The essays I publish here could best be described as a spiritual view of what we call Autism. I am still somewhat uneasy with the word spiritual because of the many contradictory connotations surrounding it, but it remains the most accurate destination for what I wish to share. I have come to understand all spiritual teaching – whether in this space, or the books published by Hay House or New World Library, or in the Bible, or even from a particularly compassionate bartender – as an attempt to direct one’s attention to our unconditional wellbeing.
I spent most of my life being bounced around by conditions. I was bounced around by whether girls liked me or not, by rejection and acceptance letters, by my bank account, politics, sports, the weather. There are a lot of conditions and each one, it seemed, had the potential to make or break my day. And sometimes I made up the conditions. I would lie in my bed at night imagining a future where a trail of failure and bad luck led me to a wasteland from which there was no return.
About the time Sawyer came along and began to be observed and tested I started wondering if it had ever been the conditions that bounced me around. To see your son being observed can be a disorienting experience. As his father, my job had been to love him. Within love there is no right and wrong; there is only love. But I knew the experts observing him were noting what he had done right and what he done wrong on their little clipboards.
I did not like all this note taking they were doing, but was this not how the world worked? Was there not right and wrong all about me, and had I not lived my life naming this thing right and that thing wrong? Why should my little boy be spared the knife of good and bad? Because I loved him? How irresponsible to let a thing like love blind me to all that was wrong and prevent me from fixing it.

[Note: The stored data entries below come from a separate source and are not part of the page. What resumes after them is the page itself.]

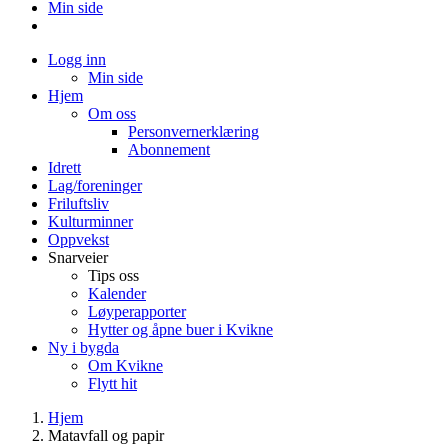
Min side
Logg inn
Min side
Hjem
Om oss
Personvernerklæring
Abonnement
Idrett
Lag/foreninger
Friluftsliv
Kulturminner
Oppvekst
Snarveier
Tips oss
Kalender
Løyperapporter
Hytter og åpne buer i Kvikne
Ny i bygda
Om Kvikne
Flytt hit
Hjem
Matavfall og papir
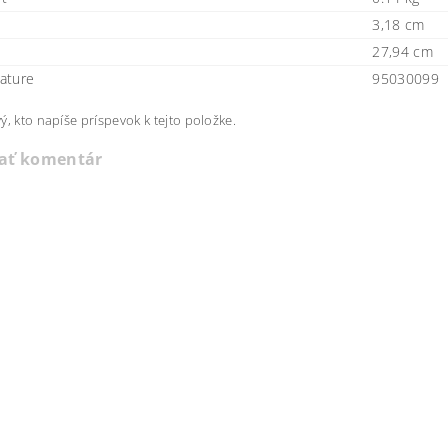
3,18 cm
27,94 cm
ature
95030099
ý, kto napíše príspevok k tejto položke.
dať komentár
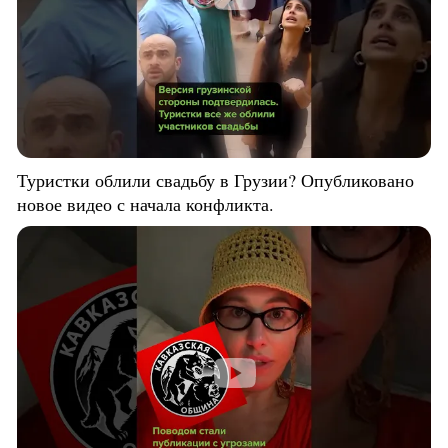
Туристки облили свадьбу в Грузии? Опубликовано
новое видео с начала конфликта.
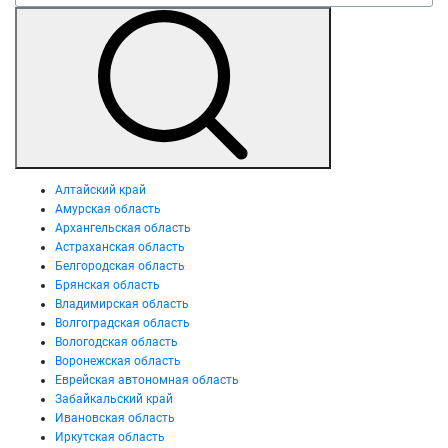
Алтайский край
Амурская область
Архангельская область
Астраханская область
Белгородская область
Брянская область
Владимирская область
Волгоградская область
Вологодская область
Воронежская область
Еврейская автономная область
Забайкальский край
Ивановская область
Иркутская область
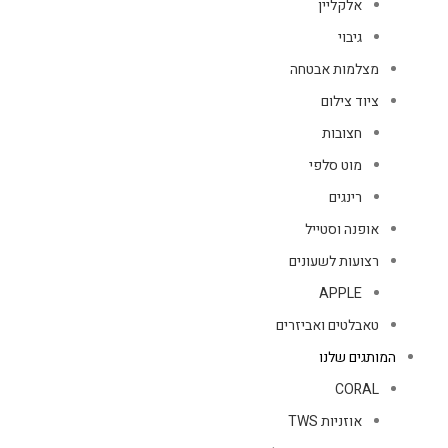
אלקליין
גיבוי
מצלמות אבטחה
ציוד צילום
חצובות
מוט סלפי
רינגים
אופנה וסטייל
רצועות לשעונים
APPLE
טאבלטים ואביזרים
המותגים שלנו
CORAL
אוזניות TWS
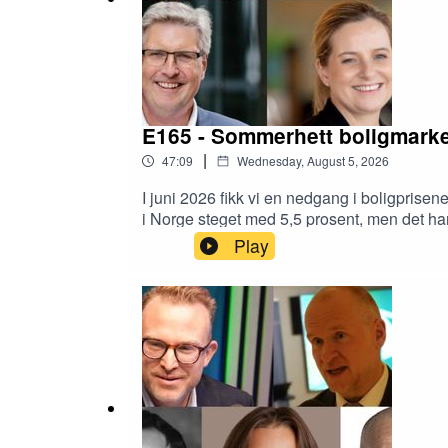
E165 - Sommerhett boligmark
|
47:09
Wednesday, August 5, 2026
I juni 2026 fikk vi en nedgang i boligprise
i Norge steget med 5,5 prosent, men det har 
Vestlandet, Vestlandet og i Nord-Norge. På Ø
Play
spør:Hvor gikk boligmarkedet i juli? Hvor s
kommunikasjon og politikk Erik Lundesgaard 
for juli 2026.Gjester: Byråd for byutvikli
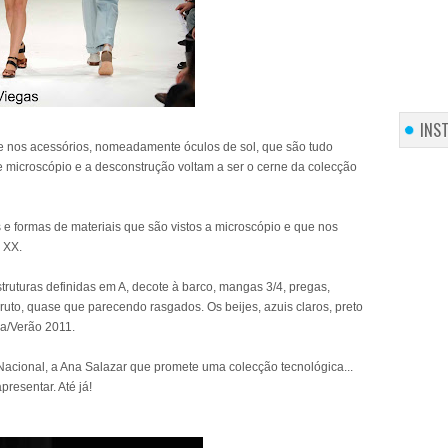
INS
se nos acessórios, nomeadamente óculos de sol, que são tudo
 microscópio e a desconstrução voltam a ser o cerne da colecção
 e formas de materiais que são vistos a microscópio e que nos
 XX.
uturas definidas em A, decote à barco, mangas 3/4, pregas,
uto, quase que parecendo rasgados. Os beijes, azuis claros, preto
ra/Verão 2011.
cional, a Ana Salazar que promete uma colecção tecnológica...
resentar. Até já!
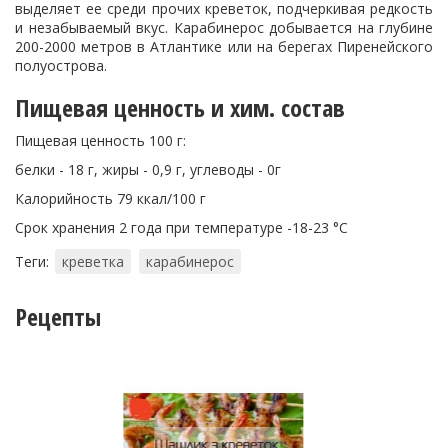
выделяет ее среди прочих креветок, подчеркивая редкость
и незабываемый вкус. Карабинерос добывается на глубине
200-2000 метров в Атлантике или на берегах Пиренейского
полуострова.
Пищевая ценность и хим. состав
Пищевая ценность 100 г:
белки - 18 г, жиры - 0,9 г, углеводы - 0г
Калорийность 79 ккал/100 г
Срок хранения 2 года при температуре -18-23 °С
Теги:
креветка
карабинерос
Рецепты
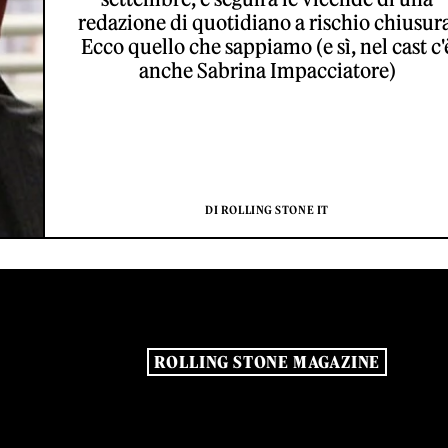
redazione di quotidiano a rischio chiusura
Ecco quello che sappiamo (e sì, nel cast c'
anche Sabrina Impacciatore)
DI ROLLING STONE IT
ROLLING STONE MAGAZINE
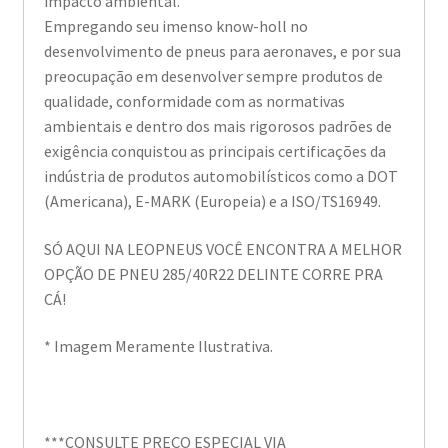
impacto ambiental.
Empregando seu imenso know-holl no
desenvolvimento de pneus para aeronaves, e por sua
preocupação em desenvolver sempre produtos de
qualidade, conformidade com as normativas
ambientais e dentro dos mais rigorosos padrões de
exigência conquistou as principais certificações da
indústria de produtos automobilísticos como a DOT
(Americana), E-MARK (Europeia) e a ISO/TS16949.
SÓ AQUI NA LEOPNEUS VOCÊ ENCONTRA A MELHOR
OPÇÃO DE PNEU 285/40R22 DELINTE CORRE PRA
CÁ!
* Imagem Meramente Ilustrativa.
***CONSULTE PREÇO ESPECIAL VIA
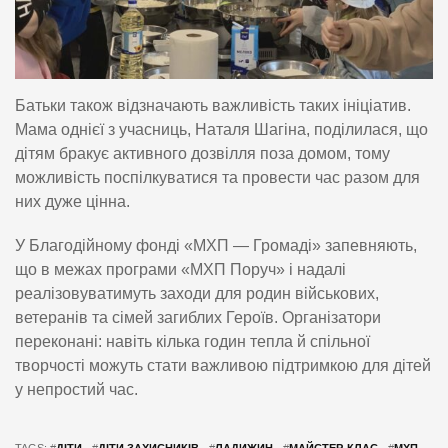
Батьки також відзначають важливість таких ініціатив.
Мама однієї з учасниць, Наталя Шагіна, поділилася, що
дітям бракує активного дозвілля поза домом, тому
можливість поспілкуватися та провести час разом для
них дуже цінна.
У Благодійному фонді «МХП — Громаді» запевняють,
що в межах програми «МХП Поруч» і надалі
реалізовуватимуть заходи для родин військових,
ветеранів та сімей загиблих Героїв. Організатори
переконані: навіть кілька годин тепла й спільної
творчості можуть стати важливою підтримкою для дітей
у непростий час.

Fortunately, children teach adults far more than adults teach children. In his own way, Sawyer – like every child with every parent – asked me every day, “Which do you believe in more: Love, or right and wrong?” There was only one answer, of course, but oh how terrifying it seemed sometimes. How am I to protect myself from what is wrong unless I name it? How am I to stay safe from my enemies if I do not recognize them?
Sometimes choosing to love unconditionally feels like the last choice I’ll ever make. It as if I am lowering my shield, and only in that vulnerable moment will I learn the truth about the world. As soon as I lower it, however, I realize I would choose death over lugging that heavy shield about. I did not come here just to spend my days dodging and parrying blows. If life is not love then let it end, and if it is then let it be the only eyes through I see the world.